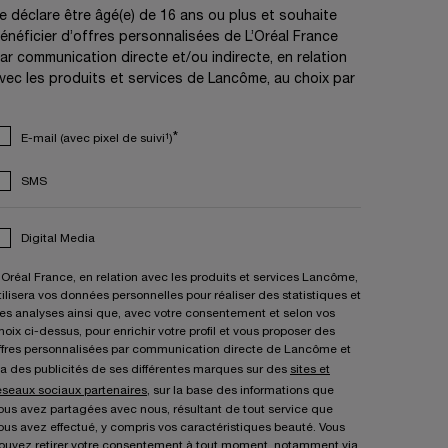
e déclare être âgé(e) de 16 ans ou plus et souhaite
énéficier d’offres personnalisées de L’Oréal France
ar communication directe et/ou indirecte, en relation
vec les produits et services de Lancôme, au choix par
*
E-mail (avec pixel de suivi¹)
SMS
Digital Media
'Oréal France, en relation avec les produits et services Lancôme,
tilisera vos données personnelles pour réaliser des statistiques et
es analyses ainsi que, avec votre consentement et selon vos
hoix ci-dessus, pour enrichir votre profil et vous proposer des
ffres personnalisées par communication directe de Lancôme et
ia des publicités de ses différentes marques sur des
sites et
éseaux sociaux partenaires
, sur la base des informations que
ous avez partagées avec nous, résultant de tout service que
ous avez effectué, y compris vos caractéristiques beauté. Vous
ouvez retirer votre consentement à tout moment, notamment via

--------

What you are asked to do:
All the lines that hold the word "relation" must appear in the answer, copied from the records.

Solved problem:
ar communication directe et/ou indirecte, en relation
'Oréal France, en relation avec les produits et services Lancôme,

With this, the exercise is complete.